Ahora quieres descansar, bajarte por fin de esa montaña rusa; pero no puedes. Revisas las noticias del día, a manera de distracción, y por la noche esperas un nuevo mensaje a la nación del inefable presidente. ¿Cuántos días más estaré así?, te preguntas. ¿Quién durará más: yo o el presidente? Todos hablaban de la vacancia del presidente o, mejor que mejor, de su renuncia (súbitamente recordaste que en Buenos Aires lo llamaban “campesino analfabeto”, “el presidente más pintoresco de Sudamérica”, etcétera; para los noticieros argentinos Pedro Castillo era poco menos que una deleznable caricatura). Ansías tu propia vacancia (tú eras otra caricatura, muy a tu manera, así te cueste aceptarlo). De súbito recordaste aquella tarde cuando se vieron por primera vez y te dijo que le encantaba la letra de la canción “El amor después del amor”.
—¿Por qué? —le preguntaste—. ¿Estás templada?
—No, nada que ver.
—¿Entonces?
—Porque “nadie puede decirme quién soy”.
Y era cierto. Tu amigo Renzo llegó desde los Estados Unidos, con él habías estudiado toda una vida: en el jardín Santa Úrsula, en el colegio de La Salle y en la Universidad Católica de Santa María. Se reencontraron para ver el partido de Melgar en Porto Alegre.
—Yo lloraba cuando el Melgar perdía en el estadio Melgar —te confesó y te sentiste menos anormal, menos “loco del fútbol”—. ¿Te acuerdas del Papas Concha, del Víctor Riega y del Mordini?
—Claro —le dijiste celebrando sus evocaciones—. Yo también lloraba cuando perdíamos. El Melgar del año 92, con Freddy Bustamante de entrenador, me hizo llorar mucho en la liguilla pre-Libertadores. Era un equipazo que luego desmantelaron los clubes de Lima.
Compartieron anécdotas y agotaron algunas latas de cerveza. Sufrieron mucho durante el partido y llegaron los penales. Cuando Cáceda atajó el segundo pensaste que ya no se les podía escapar la clasificación. Sin embargo, Galeano (el menos pensado) falló. Cáceda, con el traje de superhéroe, atajó una vez más (tres al hilo).

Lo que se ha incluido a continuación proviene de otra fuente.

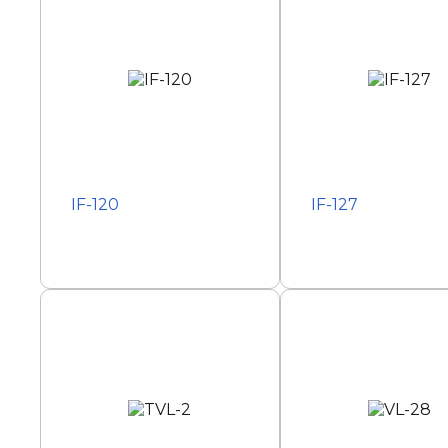
IF-120
IF-127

Y Cuesta hizo que el balón besara la red con la seguridad y la categoría de siempre. Empezaste a llorar antes de que Iberico por fin les diera la clasificación a semifinales. Lloraste como un niño, como aquel mocoso que iba todos los domingos religiosamente a ver a Melgar cuando el Dominó jugaba en Arequipa y, cada vez que ganaba, era una semana feliz.

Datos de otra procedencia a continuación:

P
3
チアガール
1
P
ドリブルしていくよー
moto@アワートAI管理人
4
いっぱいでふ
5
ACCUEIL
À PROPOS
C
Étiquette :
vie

—Nos tumbamos al Inter, Renzo —le dijiste—. ¡Saquemos unas chelas!
—Tranqui nomás —te sugirió—, porque más tarde vamos a pichanguear con la promo.
Era cierto. Por la noche, una pichanga en una cancha sintética y una felicidad extrema. Melgar estaba entre los cuatro mejores de la Sudamericana y tú lo celebrabas con los compañeros del cole, algunos son tus amigos, otros no. Algunos leen tus historias, otros ni siquiera saben que te gusta escribirlas. “Nadie puede decirme quién soy”, pensaste. “Creo que ni yo mismo”. Quizá el único lugar donde era decididamente auténtico era en el estadio alentando al Melgar o jugando a la pelota.
—La final es en Córdoba —dijo Armando, que es hincha de Cristal—. Supongo que vas a ir, ¿no?
—Primero, hay que eliminar a los ecuatorianos que son unos toros. El Independiente del Valle es un equipo recio. No va a ser fácil.
Pero en el fondo tú ya estabas pensando en que la final no se les podía escapar de las manos. Melgar estaba a dos partidos de la finalísima y todo parecía un sueño, ¿verdad?